== MATERIAL SUPPLIED ==

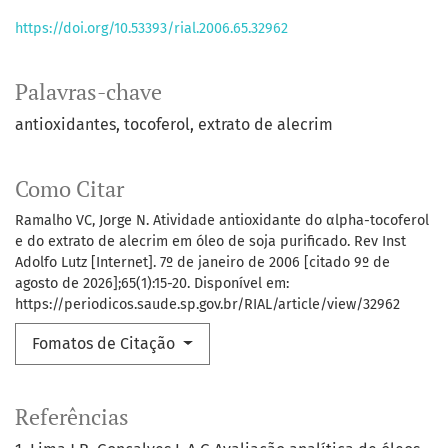
https://doi.org/10.53393/rial.2006.65.32962
Palavras-chave
antioxidantes
tocoferol
extrato de alecrim
Como Citar
Ramalho VC, Jorge N. Atividade antioxidante do αlpha-tocoferol
e do extrato de alecrim em óleo de soja purificado. Rev Inst
Adolfo Lutz [Internet]. 7º de janeiro de 2006 [citado 9º de
agosto de 2026];65(1):15-20. Disponível em:
https://periodicos.saude.sp.gov.br/RIAL/article/view/32962
Fomatos de Citação
Referências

===

**PROBLEM TO WORK ON**
An exact, word-for-word copy of the records is expected, with no pictures in it.

**EXPECTED ANSWER**
https://doi.org/10.53393/rial.2006.65.32962
Palavras-chave
antioxidantes
tocoferol
extrato de alecrim
Como Citar
Ramalho VC, Jorge N. Atividade antioxidante do αlpha-tocoferol
e do extrato de alecrim em óleo de soja purificado. Rev Inst
Adolfo Lutz [Internet]. 7º de janeiro de 2006 [citado 9º de
agosto de 2026];65(1):15-20. Disponível em:
https://periodicos.saude.sp.gov.br/RIAL/article/view/32962
Fomatos de Citação
Referências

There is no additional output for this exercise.